Seketika melotot mata bu Triani, menatap Susan dengan pandangan marah.
“Apa maksudmu palsu Susan?”
“Kalau tante tidak percaya, silahkan tante ke kantor BPN dan menanyakan, apakah sertifikat itu asli atau palsu.”
“Aku harus ke kantor BPN? Tapi ini dari mama kamu lho San. Bagaimana kalau palsu? Ada namamu juga tertulis disini, namamu dan Anjas.”
“Iya benar tante, tapi tolong tante ke kantor BPN dulu untuk meyakinkan apakah itu palsu atau asli. Kalau saya yang ngomong pasti tante tidak percaya.”
“Lha terus kalau benar surat ini palsu, lalu bagaimana uangku yang 1.6 M itu, sudah setahun lebih lho San, sedang yang 1 M itu sudah setengah tahunan.”
“Tante nanti setelah dari BPN langsung ketemu mama saja.”
“Kok kamu kemudian seperti lepas tangan begitu San? Itu mama kamu, jadi harus menjadi tanggungan kamu juga.”
“Tante ke BPN dulu saja, supaya jelas, semuanya kan belum tentu, mungkin saya yang salah.”
Bu Triani langsung berdiri dan tanpa mengucapkan apapun langsung pergi begitu saja. Susan menghela nafas panjang.
“Aku tidak tahu lagi harus bagaimana, pasti nanti dia marah-marah sama mama, dan mama akan dilaporkan ke polisi karena pemalsuan sertifikat dan penipuan. “
“Bagaimana San?”
“Aku suruh dia ke kantor BPN supaya yakin. Tapi aku kok jadi kasihan pada mama ya Nay..”

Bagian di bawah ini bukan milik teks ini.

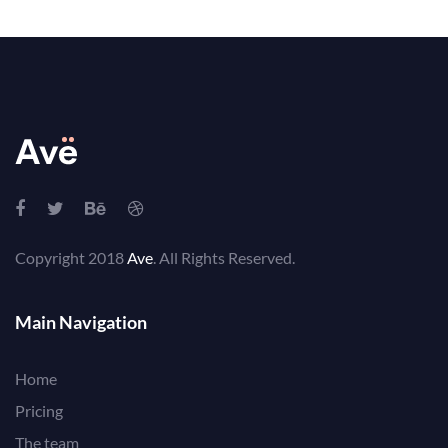
Copyright 2018
Ave
. All Rights Reserved.
Main Navigation
Home
Pricing
The team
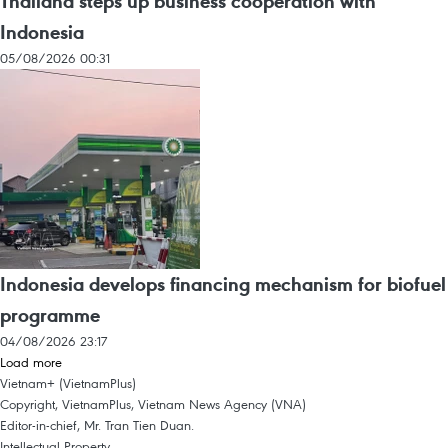
Thailand steps up business cooperation with
Indonesia
05/08/2026 00:31
Indonesia develops financing mechanism for biofuel
programme
04/08/2026 23:17
Load more
Vietnam+ (VietnamPlus)
Copyright, VietnamPlus, Vietnam News Agency (VNA)
Editor-in-chief, Mr. Tran Tien Duan.
Intellectual Property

“Apapun yang dilakukan mama kamu itu tidak benar. Dia harus menangung akibatnya.”
“Baiklah, ayo kita lanjutkan pekerjaan kita tadi.”
***
Dengan perasaan gundah Susan melangkah kembali ke gudang. Ada rasa nyeri di ulu hati mengingat mamanya, karena bagaimanapun selama ini Lusi juga terkadang bersikap baik kepadanya, dan mereka sudah hidup bersama selama bertahun-tahun.
“Susan, masih memikirkan mama kamu?”
“Dia pernah menjadi mama aku selama ini, ikatan batin itu ada, walau terkadang aku sangat membencinya. Tapi kalau dipikir-pikir, mama juga pernah menyayangi aku sehingga aku tidak merasa bahwa dia bukan mama aku.”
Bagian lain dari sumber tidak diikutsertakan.